On my way to the fertility clinic,
I pass five dead animals.
First a raccoon with all four paws to the sky
like he’s going to catch whatever bullshit load falls on him next.
Then, a grown coyote, his furred golden body soft against the white
cement lip of the traffic barrier. Trickster no longer,an eye closed to what’s coming.
Close to the water tower that says, “Florence, Y’all,” which means I’m near Cincinnati,
but still in the bluegrass state, and close to my exit, I see
three dead deer, all staggered but together, and I realize as I speed past in my
death machine that they are a family. I say something
to myself that’s in between a prayer and curse—how dare we live
on this Earth.
I want to tell my doctor about how we all hold a duality
in our minds: futures entirely different. Footloose or forged.
I want to tell him how lately, it’s enough to be reminded that my body
is not just my body, but that I’m made of old stars and so’s he, and that last Tuesday,
I sat alone in the car by the post office and just was for a whole hour, no one
knowing how to find me, until I got out, the sound of the car door shutting like a gun,
and mailed letters, all of them saying, Thank you.
But in the clinic, the sonogram wand showing my follicles, he asks if I have any questions,
and says, Things are getting exciting.
I want to say, But what about all the dead animals? The Earth? Our trapped bodies?
But he goes quicksilver, and I’m left to pull my panties up like a big girl.

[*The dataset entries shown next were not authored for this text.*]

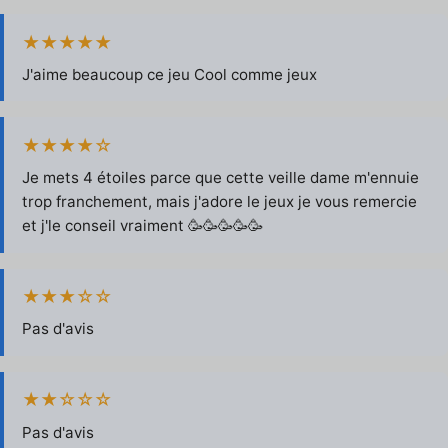
★★★★★
J'aime beaucoup ce jeu Cool comme jeux
★★★★☆
Je mets 4 étoiles parce que cette veille dame m'ennuie
trop franchement, mais j'adore le jeux je vous remercie
et j'le conseil vraiment 🥳🥳🥳🥳🥳
★★★☆☆
Pas d'avis
★★☆☆☆
Pas d'avis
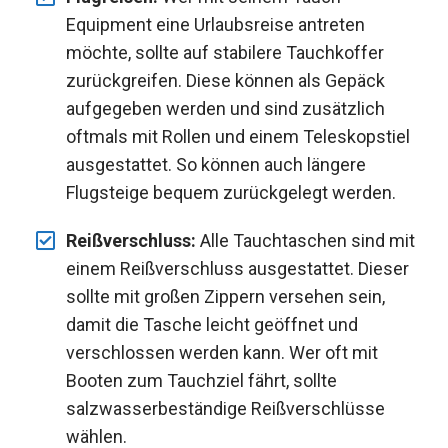
Equipment eine Urlaubsreise antreten
möchte, sollte auf stabilere Tauchkoffer
zurückgreifen. Diese können als Gepäck
aufgegeben werden und sind zusätzlich
oftmals mit Rollen und einem Teleskopstiel
ausgestattet. So können auch längere
Flugsteige bequem zurückgelegt werden.
Reißverschluss:
Alle Tauchtaschen sind mit
einem Reißverschluss ausgestattet. Dieser
sollte mit großen Zippern versehen sein,
damit die Tasche leicht geöffnet und
verschlossen werden kann. Wer oft mit
Booten zum Tauchziel fährt, sollte
salzwasserbeständige Reißverschlüsse
wählen.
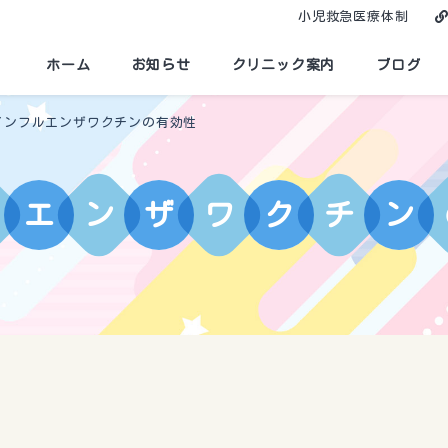
小児救急医療体制
ホーム
お知らせ
クリニック案内
ブログ
インフルエンザワクチンの有効性
エ
ン
ザ
ワ
ク
チ
ン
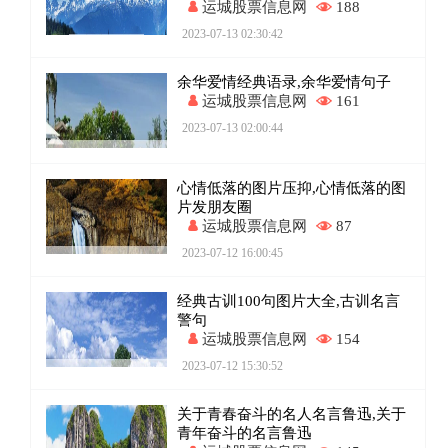
运城股票信息网
188
2023-07-13 02:30:42
余华爱情经典语录,余华爱情句子
运城股票信息网
161
2023-07-13 02:00:44
心情低落的图片压抑,心情低落的图
片发朋友圈
运城股票信息网
87
2023-07-12 16:00:45
经典古训100句图片大全,古训名言
警句
运城股票信息网
154
2023-07-12 15:30:52
关于青春奋斗的名人名言鲁迅,关于
青年奋斗的名言鲁迅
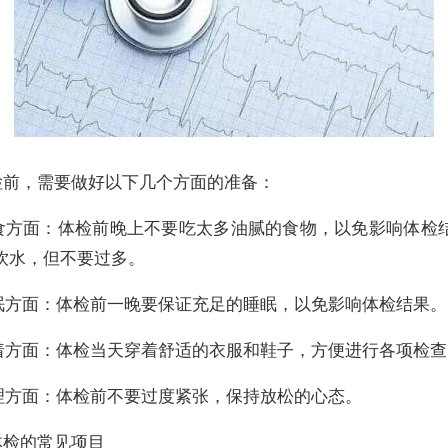
检前，需要做好以下几个方面的准备：
 饮食方面：体检前晚上不要吃太多油腻的食物，以免影响体检
饮水，但不要过多。
睡眠方面：体检前一晚要保证充足的睡眠，以免影响体检结果。
穿着方面：体检当天穿着舒适的衣服和鞋子，方便进行各项检查
心理方面：体检前不要过度紧张，保持放松的心态。
体检的常见项目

Somedays there is a violent sister inside of me, and a red ladder
that wants to go elsewhere.
I drive home on the other side of the road, going south now. The white coat has said
I’m ready, and I watch as a vulture crosses over me, heading toward
the carcasses I haven’t properly mourned or even forgiven. What if, instead of carrying
a child, I am supposed to carry grief? The great black scavenger flies parallel now,each of us speeding, intently and driven, toward what we’ve been taught to do with death.